*** EXERCISE MATERIAL ***

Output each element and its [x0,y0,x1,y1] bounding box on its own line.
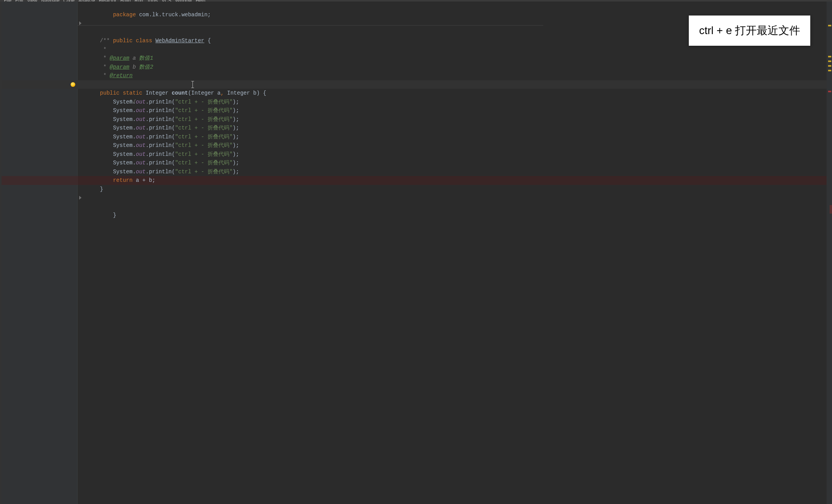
warning-marker[interactable] [828,70,831,71]
warning-marker[interactable] [828,65,831,67]
code-line: System.out.println("ctrl + - 折叠代码"); [2,150,832,159]
code-line: System.out.println("ctrl + - 折叠代码"); [2,159,832,167]
warning-marker[interactable] [828,60,831,62]
error-stripe-scrollbar[interactable] [827,2,832,504]
code-line: } [2,185,832,194]
intention-bulb-icon[interactable] [70,81,76,88]
fold-arrow-icon[interactable] [79,196,81,200]
code-line: public static Integer count(Integer a, I… [2,89,832,98]
code-line: System.out.println("ctrl + - 折叠代码"); [2,115,832,124]
code-line: System.out.println("ctrl + - 折叠代码"); [2,133,832,142]
code-line: System.out.println("ctrl + - 折叠代码"); [2,124,832,133]
editor[interactable]: package com.lk.truck.webadmin; public cl… [2,2,832,504]
error-marker[interactable] [828,91,831,92]
fold-arrow-icon[interactable] [79,21,81,25]
code-line: * [2,45,832,54]
code-line: System.out.println("ctrl + - 折叠代码"); [2,167,832,176]
warning-marker[interactable] [828,25,831,26]
error-stripe-icon[interactable] [830,205,832,214]
shortcut-tip-text: ctrl + e 打开最近文件 [699,24,800,36]
code-line: System.out.println("ctrl + - 折叠代码"); [2,98,832,107]
code-line: * @return [2,71,832,80]
code-line: package com.lk.truck.webadmin; [2,2,832,10]
shortcut-tip-overlay: ctrl + e 打开最近文件 [689,16,810,46]
code-line: } [2,193,832,202]
code-line-error: return a + b; [2,176,832,185]
code-line: System.out.println("ctrl + - 折叠代码"); [2,141,832,150]
code-line: System.out.println("ctrl + - 折叠代码"); [2,106,832,115]
text-caret-icon [192,81,193,88]
code-line: * @param b 数值2 [2,63,832,72]
warning-marker[interactable] [828,56,831,57]
current-code-line: */ [2,80,832,89]
code-line: * @param a 数值1 [2,54,832,63]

*** End of EXERCISE MATERIAL ***

__WHAT YOU ARE ASKED TO DO__: Return the entries above exactly, skipping any images.

__FINAL ANSWER__:
Output each element and its [x0,y0,x1,y1] bounding box on its own line.
warning-marker[interactable] [828,70,831,71]
warning-marker[interactable] [828,65,831,67]
code-line: System.out.println("ctrl + - 折叠代码"); [2,150,832,159]
code-line: System.out.println("ctrl + - 折叠代码"); [2,159,832,167]
warning-marker[interactable] [828,60,831,62]
error-stripe-scrollbar[interactable] [827,2,832,504]
code-line: } [2,185,832,194]
intention-bulb-icon[interactable] [70,81,76,88]
fold-arrow-icon[interactable] [79,196,81,200]
code-line: public static Integer count(Integer a, I… [2,89,832,98]
code-line: System.out.println("ctrl + - 折叠代码"); [2,115,832,124]
code-line: System.out.println("ctrl + - 折叠代码"); [2,133,832,142]
code-line: System.out.println("ctrl + - 折叠代码"); [2,124,832,133]
editor[interactable]: package com.lk.truck.webadmin; public cl… [2,2,832,504]
error-marker[interactable] [828,91,831,92]
fold-arrow-icon[interactable] [79,21,81,25]
code-line: * [2,45,832,54]
code-line: System.out.println("ctrl + - 折叠代码"); [2,167,832,176]
warning-marker[interactable] [828,25,831,26]
error-stripe-icon[interactable] [830,205,832,214]
shortcut-tip-text: ctrl + e 打开最近文件 [699,24,800,36]
code-line: System.out.println("ctrl + - 折叠代码"); [2,98,832,107]
code-line: * @return [2,71,832,80]
code-line: package com.lk.truck.webadmin; [2,2,832,10]
shortcut-tip-overlay: ctrl + e 打开最近文件 [689,16,810,46]
code-line: } [2,193,832,202]
code-line-error: return a + b; [2,176,832,185]
code-line: System.out.println("ctrl + - 折叠代码"); [2,141,832,150]
code-line: System.out.println("ctrl + - 折叠代码"); [2,106,832,115]
text-caret-icon [192,81,193,88]
code-line: * @param b 数值2 [2,63,832,72]
warning-marker[interactable] [828,56,831,57]
current-code-line: */ [2,80,832,89]
code-line: * @param a 数值1 [2,54,832,63]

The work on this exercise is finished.